Certainly they can't be ... nooooo ... can't be ... they're suggesting they've never accepted money to change the way something is done or not done? What next, Gérald Tremblay caught on camera stating he's giving up his Treo?

Next up: Microsoft's Power bill - 10,000 PC's running at the same time, is Redmond driving global warming?

Re:You know it's a Slow newsday when ... (0)

MLopat (848735) | more than 7 years ago | (#20563093)

Next up: Microsoft's Power bill - 10,000 PC's running at the same time, is Redmond driving global warming?


You're probably off by at least a factor of 10. Last I heard there was something like 3.4 computers per employee * ~70,000 employees would be roughly 230,000 computers.

Re:You know it's a Slow newsday when ... (2, Interesting)

ackthpt (218170) | more than 7 years ago | (#20563173)

Next up: Microsoft's Power bill - 10,000 PC's running at the same time, is Redmond driving global warming?
You're probably off by at least a factor of 10. Last I heard there was something like 3.4 computers per employee * ~70,000 employees would be roughly 230,000 computers.

If you can back that up and submit it, I've got an invite to the firehose.

Seriously, we're all running more power hungry computers than ever and have strips of wall-warts under our desks, there's got to be a Technology driving Global Warming story there somewhere.

Re:You know it's a Slow newsday when ... (4, Funny)

Achromatic1978 (916097) | more than 7 years ago | (#20563503)

Microsoft recently powered on their 100,000th /production/ /server/. Let alone test environments, and desktops.

Posted anonymously.

Re:You know it's a Slow newsday when ... (3, Funny)

Achromatic1978 (916097) | more than 7 years ago | (#20563535)

Gah. Or not. Oops, oh well. :)

Not really a quote (5, Informative)

Jabbrwokk (1015725) | more than 7 years ago | (#20563547)

TFA is an editorial, not an article. It is the opinion of the Montreal Gazette. No bureaucrat ever said "We've never done if before, so we can't." The quote was made up to make a point in the editorial. It's not real.

If you want to read the real article, go to the source [cyberpresse.ca] (sorry, it is en francais.

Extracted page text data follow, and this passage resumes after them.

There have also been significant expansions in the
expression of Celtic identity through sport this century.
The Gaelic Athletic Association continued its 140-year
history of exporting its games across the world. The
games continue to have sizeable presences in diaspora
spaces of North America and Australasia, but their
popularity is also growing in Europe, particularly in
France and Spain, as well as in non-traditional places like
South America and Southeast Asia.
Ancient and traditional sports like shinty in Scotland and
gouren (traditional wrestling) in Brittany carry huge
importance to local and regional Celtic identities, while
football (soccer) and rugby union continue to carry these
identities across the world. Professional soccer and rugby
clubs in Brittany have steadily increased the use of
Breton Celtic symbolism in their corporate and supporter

Run it through the Babelfish [yahoo.com] if you are desperate.)

I don't disagree that the city is being a bit obstinate, but I can see why they wouldn't want to change streetfronts on Apple's request. If they do it for them, they'll have to do it for every other downtown storefront. Besides, and I am not exaggerating, the $35,000 Apple is promising probably wouldn't even cover the cost of tasking a union city crew to remove the meters, rebuild the sidewalk and put the meters someplace else.

Re:Not really a quote (3, Insightful)

ackthpt (218170) | more than 7 years ago | (#20563721)

Besides, and I am not exaggerating, the $35,000 Apple is promising probably wouldn't even cover the cost of tasking a union city crew to remove the meters, rebuild the sidewalk and put the meters someplace else.

There's the matter of cars taking up the spots all day, unless it's posted Car Park limit 1 Hour, also having a parking warden come along and chalk tyres and monitor vehicles where the old meter was simply expired or not. (Though were I live they keep a limit of two hours on a vehicle in the same spot, meter paid up or no.)

I don't quite get it.. (5, Insightful)

QMalcolm (1094433) | more than 7 years ago | (#20563011)

The meters are there to reduce the number of parked cars, not for revenue. Apple is offering money, not a solution to overcrowded streets.

Re:I don't quite get it.. (2, Insightful)

boobavon (857902) | more than 7 years ago | (#20563045)

If you can't park there at all, that does reduce downtown parking, right?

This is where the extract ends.